*Task brief:* Your answer must be an exact copy of the entries, containing no images.

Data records
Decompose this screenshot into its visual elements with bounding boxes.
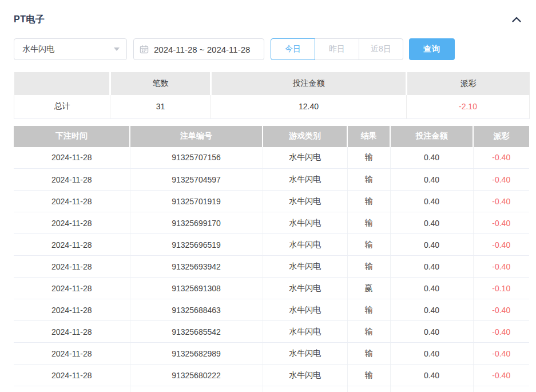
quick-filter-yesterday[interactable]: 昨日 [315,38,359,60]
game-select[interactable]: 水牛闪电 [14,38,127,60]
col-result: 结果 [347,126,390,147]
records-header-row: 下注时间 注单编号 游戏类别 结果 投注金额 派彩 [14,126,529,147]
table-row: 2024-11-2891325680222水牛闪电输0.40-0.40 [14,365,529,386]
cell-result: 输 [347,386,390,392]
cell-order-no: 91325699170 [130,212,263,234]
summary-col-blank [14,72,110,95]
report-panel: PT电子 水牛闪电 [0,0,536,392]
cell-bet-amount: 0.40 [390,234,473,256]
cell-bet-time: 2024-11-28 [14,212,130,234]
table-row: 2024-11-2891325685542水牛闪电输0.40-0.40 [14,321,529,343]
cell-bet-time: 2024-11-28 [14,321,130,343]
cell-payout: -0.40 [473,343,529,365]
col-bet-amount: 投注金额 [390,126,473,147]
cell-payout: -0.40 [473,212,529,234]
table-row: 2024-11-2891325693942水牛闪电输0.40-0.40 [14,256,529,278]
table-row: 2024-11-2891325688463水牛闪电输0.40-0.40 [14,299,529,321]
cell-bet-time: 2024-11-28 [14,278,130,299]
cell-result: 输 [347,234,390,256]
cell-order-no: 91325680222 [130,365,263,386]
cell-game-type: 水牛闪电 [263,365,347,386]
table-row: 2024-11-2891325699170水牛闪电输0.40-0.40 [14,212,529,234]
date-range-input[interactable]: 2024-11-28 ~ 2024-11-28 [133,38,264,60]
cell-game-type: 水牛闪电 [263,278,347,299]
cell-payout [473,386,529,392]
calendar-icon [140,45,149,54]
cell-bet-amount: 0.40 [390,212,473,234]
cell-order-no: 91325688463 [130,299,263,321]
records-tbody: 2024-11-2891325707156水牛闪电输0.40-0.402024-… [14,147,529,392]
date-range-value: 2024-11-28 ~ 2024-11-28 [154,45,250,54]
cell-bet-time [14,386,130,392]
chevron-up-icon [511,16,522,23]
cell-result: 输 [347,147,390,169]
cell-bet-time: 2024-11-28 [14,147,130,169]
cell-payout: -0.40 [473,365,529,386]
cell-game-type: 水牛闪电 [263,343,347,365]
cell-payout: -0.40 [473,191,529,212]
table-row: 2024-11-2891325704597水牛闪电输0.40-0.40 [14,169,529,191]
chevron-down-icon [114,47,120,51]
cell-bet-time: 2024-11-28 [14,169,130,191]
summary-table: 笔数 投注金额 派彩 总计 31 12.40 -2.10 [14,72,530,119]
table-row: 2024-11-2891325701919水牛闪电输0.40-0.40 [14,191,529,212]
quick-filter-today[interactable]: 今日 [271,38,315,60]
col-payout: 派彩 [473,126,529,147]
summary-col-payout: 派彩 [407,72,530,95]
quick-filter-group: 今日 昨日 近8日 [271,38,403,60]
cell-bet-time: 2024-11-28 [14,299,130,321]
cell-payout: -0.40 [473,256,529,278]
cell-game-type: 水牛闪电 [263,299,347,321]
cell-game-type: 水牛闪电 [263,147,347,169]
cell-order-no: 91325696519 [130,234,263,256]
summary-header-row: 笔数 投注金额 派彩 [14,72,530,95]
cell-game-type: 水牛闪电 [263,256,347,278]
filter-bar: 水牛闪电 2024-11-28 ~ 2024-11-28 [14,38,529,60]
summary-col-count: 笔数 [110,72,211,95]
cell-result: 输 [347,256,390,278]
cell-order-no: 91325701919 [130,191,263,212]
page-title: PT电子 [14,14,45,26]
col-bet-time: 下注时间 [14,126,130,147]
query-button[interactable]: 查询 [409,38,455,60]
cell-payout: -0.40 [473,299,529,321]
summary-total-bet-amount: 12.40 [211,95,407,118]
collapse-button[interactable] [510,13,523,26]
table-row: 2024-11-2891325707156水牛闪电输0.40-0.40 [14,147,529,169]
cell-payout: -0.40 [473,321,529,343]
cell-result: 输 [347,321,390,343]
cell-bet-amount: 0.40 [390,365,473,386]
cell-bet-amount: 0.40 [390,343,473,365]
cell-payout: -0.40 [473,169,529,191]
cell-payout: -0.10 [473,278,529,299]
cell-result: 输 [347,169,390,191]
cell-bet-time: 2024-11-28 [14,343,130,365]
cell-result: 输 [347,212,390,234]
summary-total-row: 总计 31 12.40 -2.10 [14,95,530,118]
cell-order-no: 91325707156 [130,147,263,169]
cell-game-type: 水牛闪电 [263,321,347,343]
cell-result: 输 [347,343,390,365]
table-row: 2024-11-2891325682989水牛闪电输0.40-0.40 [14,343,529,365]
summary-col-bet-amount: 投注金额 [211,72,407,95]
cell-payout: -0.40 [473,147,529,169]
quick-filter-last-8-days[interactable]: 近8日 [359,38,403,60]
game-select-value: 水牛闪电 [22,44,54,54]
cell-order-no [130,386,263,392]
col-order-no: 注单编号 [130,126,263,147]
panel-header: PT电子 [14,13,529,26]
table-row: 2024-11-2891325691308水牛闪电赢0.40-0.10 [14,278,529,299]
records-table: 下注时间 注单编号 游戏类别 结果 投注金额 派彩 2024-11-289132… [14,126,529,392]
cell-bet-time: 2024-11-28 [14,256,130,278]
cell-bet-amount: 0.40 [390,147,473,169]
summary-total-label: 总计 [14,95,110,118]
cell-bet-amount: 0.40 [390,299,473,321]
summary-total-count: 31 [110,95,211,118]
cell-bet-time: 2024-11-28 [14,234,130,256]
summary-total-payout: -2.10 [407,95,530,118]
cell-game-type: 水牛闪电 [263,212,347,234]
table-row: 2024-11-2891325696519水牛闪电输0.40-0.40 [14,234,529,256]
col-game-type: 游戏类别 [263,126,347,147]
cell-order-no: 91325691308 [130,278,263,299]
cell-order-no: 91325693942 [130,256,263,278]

*Completed task:*
Decompose this screenshot into its visual elements with bounding boxes.
quick-filter-yesterday[interactable]: 昨日 [315,38,359,60]
game-select[interactable]: 水牛闪电 [14,38,127,60]
col-result: 结果 [347,126,390,147]
records-header-row: 下注时间 注单编号 游戏类别 结果 投注金额 派彩 [14,126,529,147]
table-row: 2024-11-2891325680222水牛闪电输0.40-0.40 [14,365,529,386]
cell-result: 输 [347,386,390,392]
cell-order-no: 91325699170 [130,212,263,234]
summary-col-blank [14,72,110,95]
report-panel: PT电子 水牛闪电 [0,0,536,392]
cell-bet-amount: 0.40 [390,234,473,256]
cell-bet-time: 2024-11-28 [14,212,130,234]
table-row: 2024-11-2891325685542水牛闪电输0.40-0.40 [14,321,529,343]
cell-bet-time: 2024-11-28 [14,321,130,343]
cell-payout: -0.40 [473,343,529,365]
col-bet-amount: 投注金额 [390,126,473,147]
cell-payout: -0.40 [473,212,529,234]
table-row: 2024-11-2891325693942水牛闪电输0.40-0.40 [14,256,529,278]
table-row: 2024-11-2891325688463水牛闪电输0.40-0.40 [14,299,529,321]
cell-bet-time: 2024-11-28 [14,278,130,299]
cell-result: 输 [347,234,390,256]
cell-order-no: 91325680222 [130,365,263,386]
cell-game-type: 水牛闪电 [263,365,347,386]
table-row: 2024-11-2891325699170水牛闪电输0.40-0.40 [14,212,529,234]
date-range-input[interactable]: 2024-11-28 ~ 2024-11-28 [133,38,264,60]
cell-game-type: 水牛闪电 [263,278,347,299]
cell-payout [473,386,529,392]
calendar-icon [140,45,149,54]
cell-bet-amount: 0.40 [390,212,473,234]
cell-order-no: 91325688463 [130,299,263,321]
records-tbody: 2024-11-2891325707156水牛闪电输0.40-0.402024-… [14,147,529,392]
date-range-value: 2024-11-28 ~ 2024-11-28 [154,45,250,54]
cell-bet-time [14,386,130,392]
chevron-up-icon [511,16,522,23]
cell-result: 输 [347,147,390,169]
cell-bet-time: 2024-11-28 [14,147,130,169]
cell-payout: -0.40 [473,365,529,386]
cell-game-type: 水牛闪电 [263,343,347,365]
cell-payout: -0.40 [473,191,529,212]
table-row: 2024-11-2891325704597水牛闪电输0.40-0.40 [14,169,529,191]
chevron-down-icon [114,47,120,51]
cell-bet-time: 2024-11-28 [14,169,130,191]
summary-table: 笔数 投注金额 派彩 总计 31 12.40 -2.10 [14,72,530,119]
table-row: 2024-11-2891325701919水牛闪电输0.40-0.40 [14,191,529,212]
quick-filter-today[interactable]: 今日 [271,38,315,60]
col-payout: 派彩 [473,126,529,147]
summary-col-payout: 派彩 [407,72,530,95]
quick-filter-group: 今日 昨日 近8日 [271,38,403,60]
cell-bet-time: 2024-11-28 [14,299,130,321]
cell-payout: -0.40 [473,256,529,278]
cell-game-type: 水牛闪电 [263,299,347,321]
cell-game-type: 水牛闪电 [263,147,347,169]
cell-order-no: 91325696519 [130,234,263,256]
summary-header-row: 笔数 投注金额 派彩 [14,72,530,95]
cell-game-type: 水牛闪电 [263,256,347,278]
filter-bar: 水牛闪电 2024-11-28 ~ 2024-11-28 [14,38,529,60]
summary-col-count: 笔数 [110,72,211,95]
cell-result: 输 [347,256,390,278]
cell-order-no: 91325701919 [130,191,263,212]
page-title: PT电子 [14,14,45,26]
col-bet-time: 下注时间 [14,126,130,147]
query-button[interactable]: 查询 [409,38,455,60]
cell-payout: -0.40 [473,299,529,321]
summary-total-bet-amount: 12.40 [211,95,407,118]
collapse-button[interactable] [510,13,523,26]
table-row: 2024-11-2891325707156水牛闪电输0.40-0.40 [14,147,529,169]
cell-payout: -0.40 [473,321,529,343]
cell-result: 输 [347,321,390,343]
cell-bet-amount: 0.40 [390,365,473,386]
cell-bet-amount: 0.40 [390,343,473,365]
cell-payout: -0.40 [473,169,529,191]
cell-payout: -0.10 [473,278,529,299]
cell-result: 输 [347,169,390,191]
cell-bet-time: 2024-11-28 [14,343,130,365]
cell-result: 输 [347,212,390,234]
summary-total-row: 总计 31 12.40 -2.10 [14,95,530,118]
cell-order-no: 91325707156 [130,147,263,169]
cell-game-type: 水牛闪电 [263,321,347,343]
cell-result: 输 [347,343,390,365]
table-row: 2024-11-2891325682989水牛闪电输0.40-0.40 [14,343,529,365]
summary-col-bet-amount: 投注金额 [211,72,407,95]
cell-payout: -0.40 [473,147,529,169]
quick-filter-last-8-days[interactable]: 近8日 [359,38,403,60]
game-select-value: 水牛闪电 [22,44,54,54]
cell-order-no [130,386,263,392]
col-order-no: 注单编号 [130,126,263,147]
panel-header: PT电子 [14,13,529,26]
table-row: 2024-11-2891325691308水牛闪电赢0.40-0.10 [14,278,529,299]
records-table: 下注时间 注单编号 游戏类别 结果 投注金额 派彩 2024-11-289132… [14,126,529,392]
cell-bet-time: 2024-11-28 [14,256,130,278]
cell-bet-amount: 0.40 [390,147,473,169]
summary-total-label: 总计 [14,95,110,118]
cell-bet-amount: 0.40 [390,299,473,321]
summary-total-count: 31 [110,95,211,118]
cell-bet-time: 2024-11-28 [14,234,130,256]
summary-total-payout: -2.10 [407,95,530,118]
cell-game-type: 水牛闪电 [263,212,347,234]
table-row: 2024-11-2891325696519水牛闪电输0.40-0.40 [14,234,529,256]
col-game-type: 游戏类别 [263,126,347,147]
cell-order-no: 91325691308 [130,278,263,299]
cell-order-no: 91325693942 [130,256,263,278]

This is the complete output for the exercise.